AGENCE FRANCE-PRESSE

Pour Moody's, le nouveau président français François Hollande a montré sa détermination à relancer l'économie, mais le chemin pour y parvenir reste incertain. Le Aaa est la meilleure note possible chez Moody's.

Compte tenu des incertitudes liées à la crise en zone euro, «durant la seconde partie de l'année, et en particulier après les élections législatives à venir, Moody's attend que l'actuel gouvernement donne une image plus claire de son programme», selon l'agence de notation.

Pour elle, les objectifs de moyen terme de François Hollande, tant sur l'assainissement budgétaire que la croissance, sont quasi similaires à ceux du sortant Nicolas Sarkozy.

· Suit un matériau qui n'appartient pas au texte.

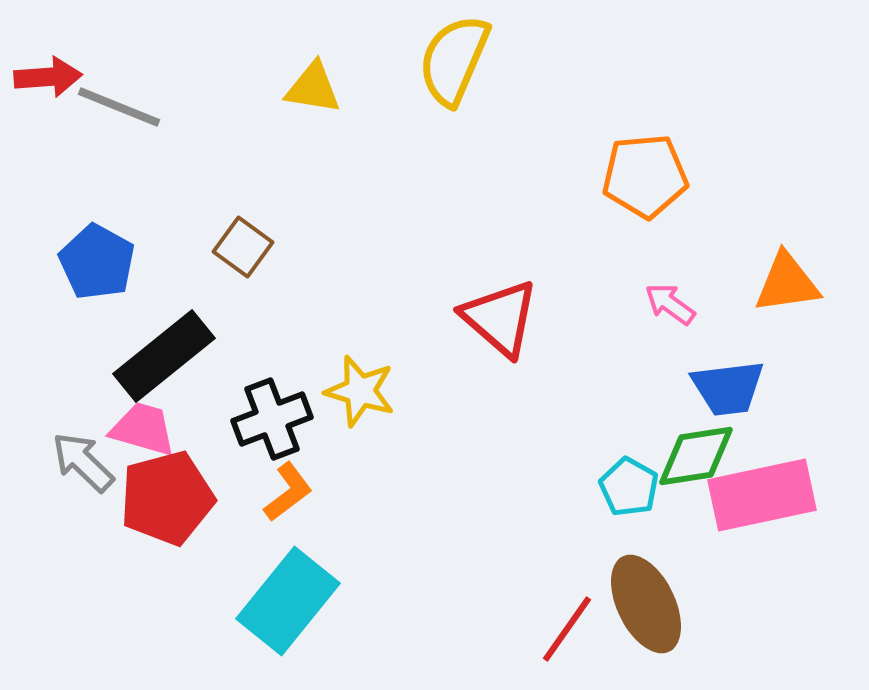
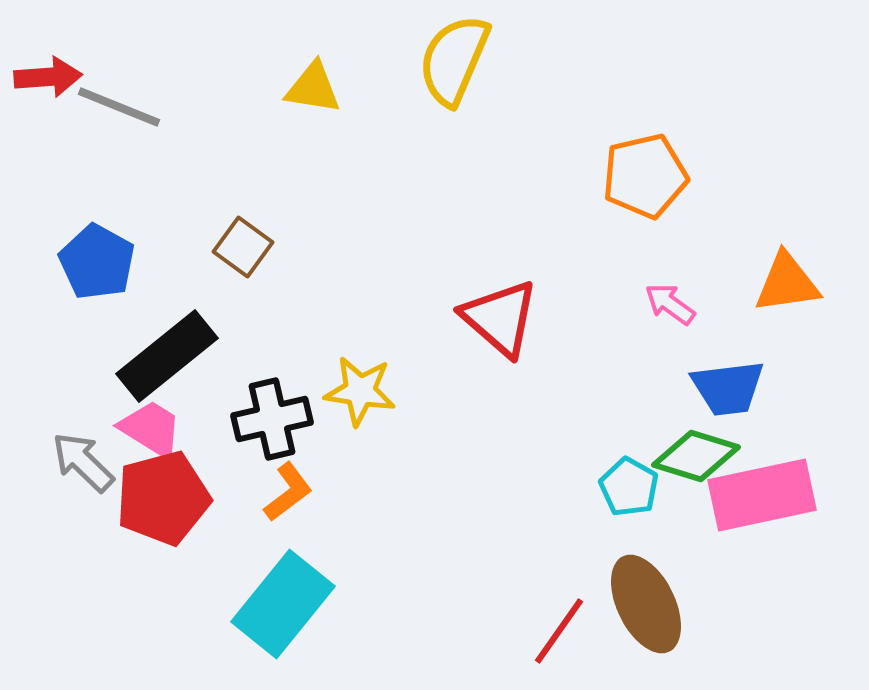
orange pentagon: rotated 8 degrees counterclockwise
black rectangle: moved 3 px right
yellow star: rotated 8 degrees counterclockwise
black cross: rotated 8 degrees clockwise
pink trapezoid: moved 8 px right; rotated 16 degrees clockwise
green diamond: rotated 26 degrees clockwise
red pentagon: moved 4 px left
cyan rectangle: moved 5 px left, 3 px down
red line: moved 8 px left, 2 px down
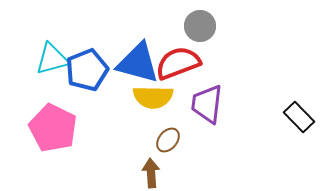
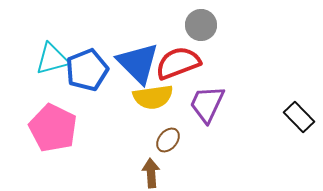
gray circle: moved 1 px right, 1 px up
blue triangle: rotated 30 degrees clockwise
yellow semicircle: rotated 9 degrees counterclockwise
purple trapezoid: rotated 18 degrees clockwise
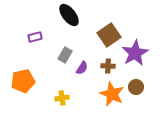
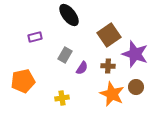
purple star: moved 1 px down; rotated 24 degrees counterclockwise
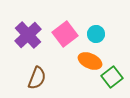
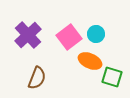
pink square: moved 4 px right, 3 px down
green square: rotated 35 degrees counterclockwise
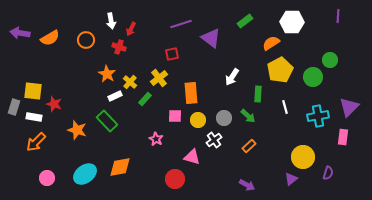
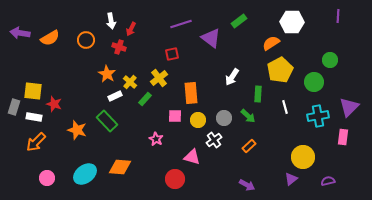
green rectangle at (245, 21): moved 6 px left
green circle at (313, 77): moved 1 px right, 5 px down
orange diamond at (120, 167): rotated 15 degrees clockwise
purple semicircle at (328, 173): moved 8 px down; rotated 120 degrees counterclockwise
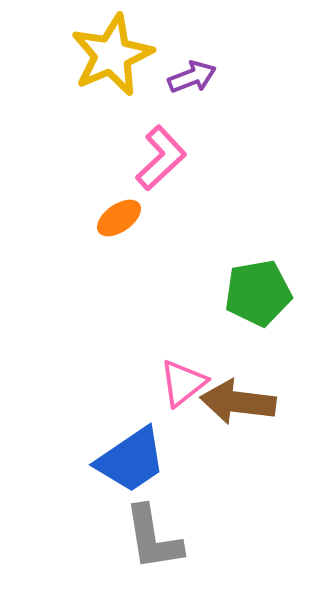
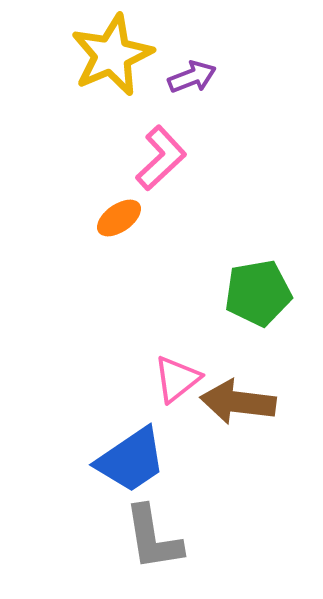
pink triangle: moved 6 px left, 4 px up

Toutefois, M. Hollande compte davantage sur l'augmentation des recettes que son prédécesseur, selon l'agence.

Moody's a attribué une perspective négative au triple A de la France mi-février, ce qui signifie qu'elle envisage d'abaisser la note «à moyen terme».

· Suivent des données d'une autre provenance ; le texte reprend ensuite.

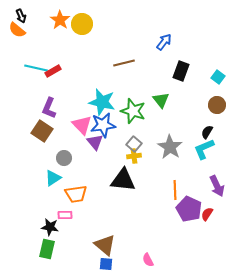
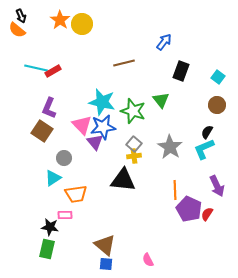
blue star: moved 2 px down
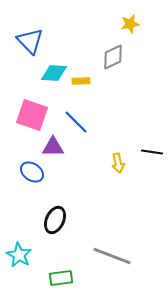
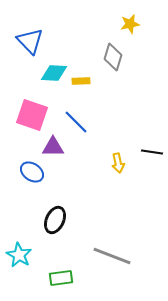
gray diamond: rotated 48 degrees counterclockwise
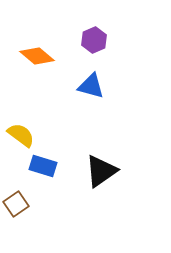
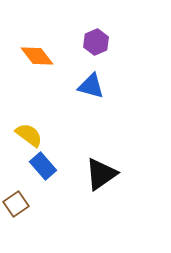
purple hexagon: moved 2 px right, 2 px down
orange diamond: rotated 12 degrees clockwise
yellow semicircle: moved 8 px right
blue rectangle: rotated 32 degrees clockwise
black triangle: moved 3 px down
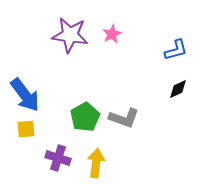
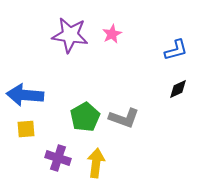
blue arrow: rotated 132 degrees clockwise
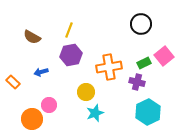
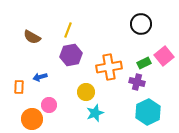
yellow line: moved 1 px left
blue arrow: moved 1 px left, 5 px down
orange rectangle: moved 6 px right, 5 px down; rotated 48 degrees clockwise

Dans son communiqué publié jeudi, Moody's énumère les événements qui pourraient l'amener soit à dégrader la France, soit à relever la perspective à stable.

Selon Moody's, la perte du tripe A interviendrait si le gouvernement ne parvient pas à mettre en place les mesures budgétaires et économiques nécessaires pour réduire la dette.

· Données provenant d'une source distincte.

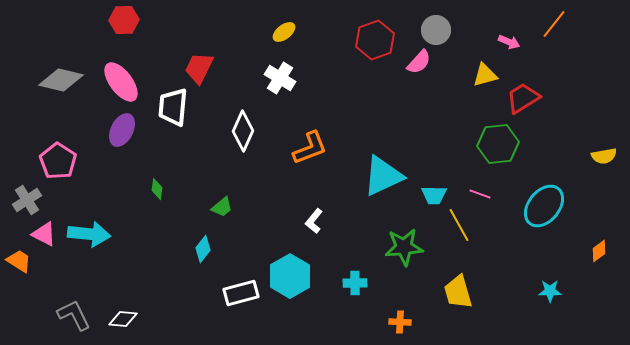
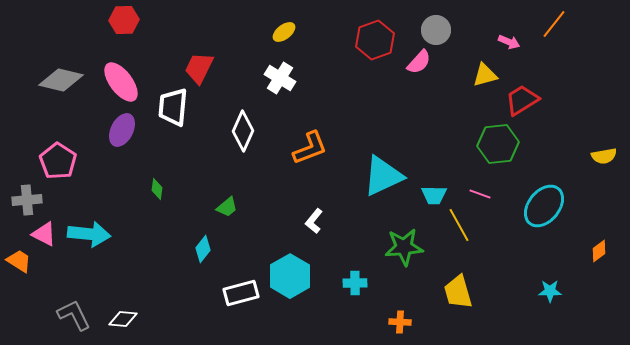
red trapezoid at (523, 98): moved 1 px left, 2 px down
gray cross at (27, 200): rotated 28 degrees clockwise
green trapezoid at (222, 207): moved 5 px right
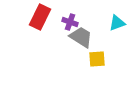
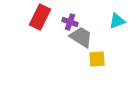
cyan triangle: moved 2 px up
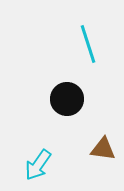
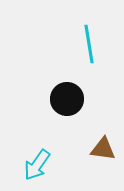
cyan line: moved 1 px right; rotated 9 degrees clockwise
cyan arrow: moved 1 px left
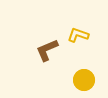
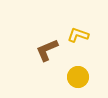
yellow circle: moved 6 px left, 3 px up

L'agence rappelle que parmi les pays qu'elle note triple A, la France figure parmi les plus fragiles sur le critère de la dette.

Une aggravation sensible de la crise de la zone euro et l'éventualité d'un sauvetage des banques françaises comptent parmi les facteurs pouvant conduire à une dégradation.

En revanche, la France pourrait récupérer sa perspective stable si elle fait des efforts sur sa dette et si la crise européenne se fait moins ressentir.

Au lendemain du second tour de l'élection présidentielle, les concurrentes de Moody's n'avaient pas non plus changé la note sur le pays.

Standard & Poor's, qui avait avait retiré en janvier le «AAA» à la France, avait indiqué que l'élection de François Hollande n'avait pas «d'impact immédiat et Fitch avait confirmé qu'elle ne se prononcerait pas sur la perspective d'évolution du AAA (sous perspective négative) avant 2013.